▶ [WHAT YOU HAVE TO DO]
Sort through the entries below and pull out lines containing the word "pour".

Records contained in a dataset
________________________________________

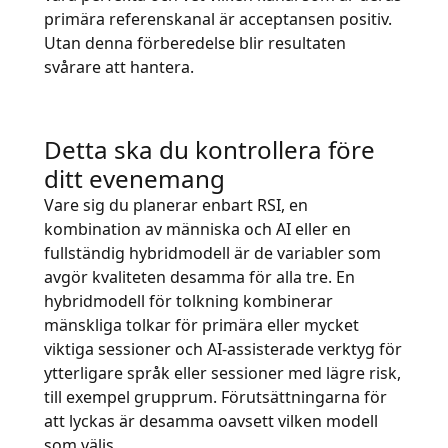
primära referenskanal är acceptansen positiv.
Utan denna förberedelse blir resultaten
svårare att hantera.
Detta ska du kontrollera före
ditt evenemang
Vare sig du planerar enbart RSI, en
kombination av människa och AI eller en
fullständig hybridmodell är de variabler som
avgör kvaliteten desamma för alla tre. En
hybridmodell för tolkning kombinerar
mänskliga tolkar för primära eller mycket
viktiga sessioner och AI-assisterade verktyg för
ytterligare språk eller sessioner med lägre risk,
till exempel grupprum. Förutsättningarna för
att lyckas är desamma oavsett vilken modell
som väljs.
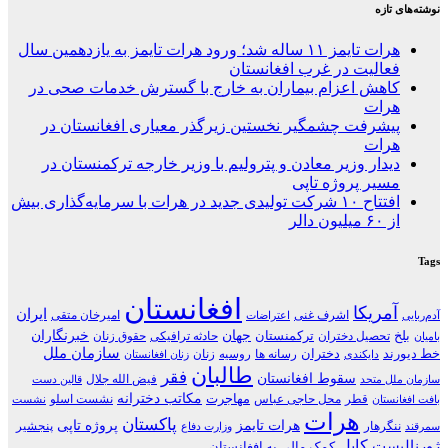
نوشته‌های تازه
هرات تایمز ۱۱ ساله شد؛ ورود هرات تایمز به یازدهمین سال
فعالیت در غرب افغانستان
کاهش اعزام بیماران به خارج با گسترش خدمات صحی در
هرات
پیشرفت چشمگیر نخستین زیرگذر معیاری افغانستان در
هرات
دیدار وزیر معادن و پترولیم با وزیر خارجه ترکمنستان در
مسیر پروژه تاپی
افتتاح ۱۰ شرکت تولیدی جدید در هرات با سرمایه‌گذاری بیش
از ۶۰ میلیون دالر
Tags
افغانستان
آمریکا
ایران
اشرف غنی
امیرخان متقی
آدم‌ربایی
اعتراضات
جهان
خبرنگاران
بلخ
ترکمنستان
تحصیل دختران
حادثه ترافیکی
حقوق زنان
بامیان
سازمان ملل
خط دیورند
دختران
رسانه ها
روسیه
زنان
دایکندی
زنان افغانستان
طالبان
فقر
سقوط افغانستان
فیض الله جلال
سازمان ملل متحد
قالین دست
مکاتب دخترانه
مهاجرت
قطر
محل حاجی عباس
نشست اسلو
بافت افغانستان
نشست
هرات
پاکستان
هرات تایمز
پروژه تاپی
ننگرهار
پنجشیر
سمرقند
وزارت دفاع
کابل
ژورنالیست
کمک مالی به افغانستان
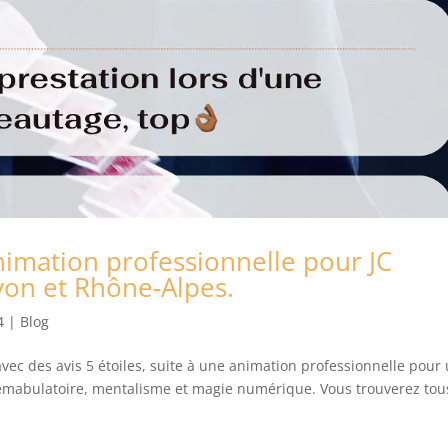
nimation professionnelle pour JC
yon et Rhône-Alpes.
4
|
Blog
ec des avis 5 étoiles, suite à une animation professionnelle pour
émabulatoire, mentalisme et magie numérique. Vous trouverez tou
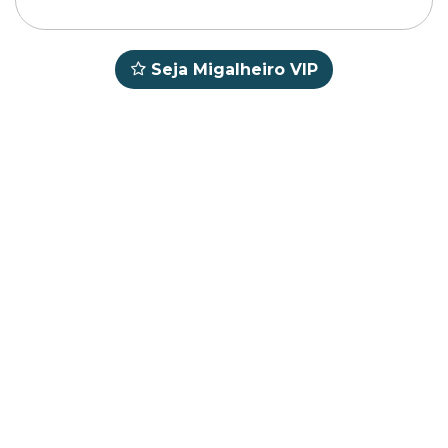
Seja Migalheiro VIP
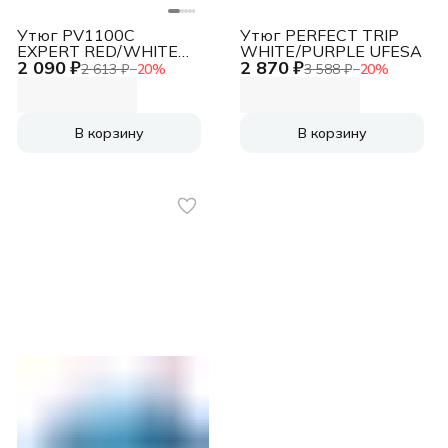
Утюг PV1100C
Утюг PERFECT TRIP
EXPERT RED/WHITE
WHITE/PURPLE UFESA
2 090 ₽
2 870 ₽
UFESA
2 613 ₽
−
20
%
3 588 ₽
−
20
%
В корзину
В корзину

________________________________________

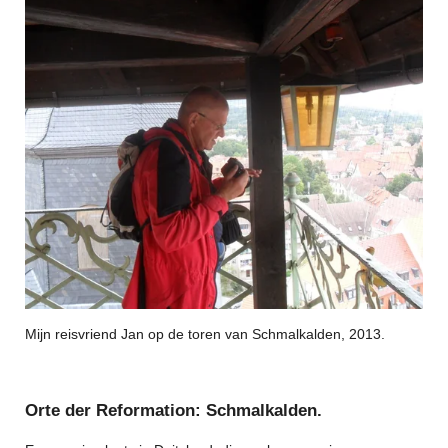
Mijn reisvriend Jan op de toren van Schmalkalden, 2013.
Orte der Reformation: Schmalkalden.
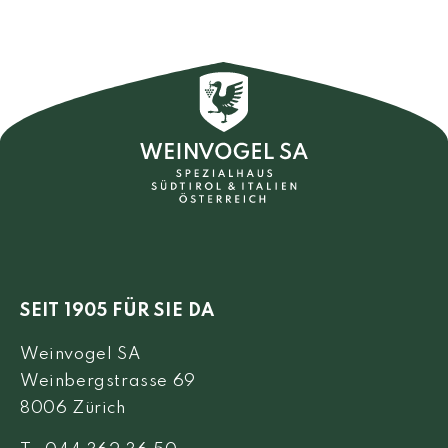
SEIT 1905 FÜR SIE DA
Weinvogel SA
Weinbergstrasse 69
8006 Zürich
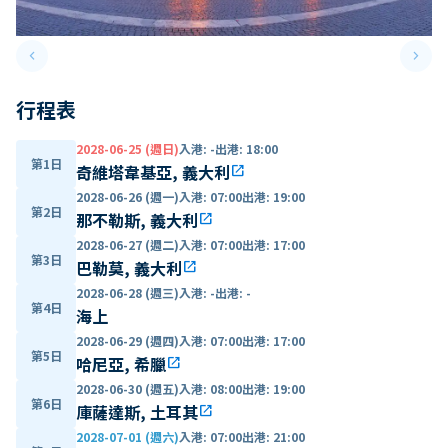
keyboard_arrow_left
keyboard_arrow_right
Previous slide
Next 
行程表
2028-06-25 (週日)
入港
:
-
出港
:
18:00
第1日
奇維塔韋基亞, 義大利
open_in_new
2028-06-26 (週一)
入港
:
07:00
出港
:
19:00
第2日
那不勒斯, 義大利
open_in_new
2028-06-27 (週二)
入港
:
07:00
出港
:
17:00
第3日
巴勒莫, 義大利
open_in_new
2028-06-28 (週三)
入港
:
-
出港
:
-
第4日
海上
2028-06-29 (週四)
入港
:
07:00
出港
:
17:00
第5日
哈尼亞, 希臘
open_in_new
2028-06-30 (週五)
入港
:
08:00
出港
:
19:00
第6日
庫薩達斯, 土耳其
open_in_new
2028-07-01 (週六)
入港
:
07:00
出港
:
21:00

________________________________________

▶ [EXERCISE SOLUTION]
nimation professionnelle pour JC
ec des avis 5 étoiles, suite à une animation professionnelle pour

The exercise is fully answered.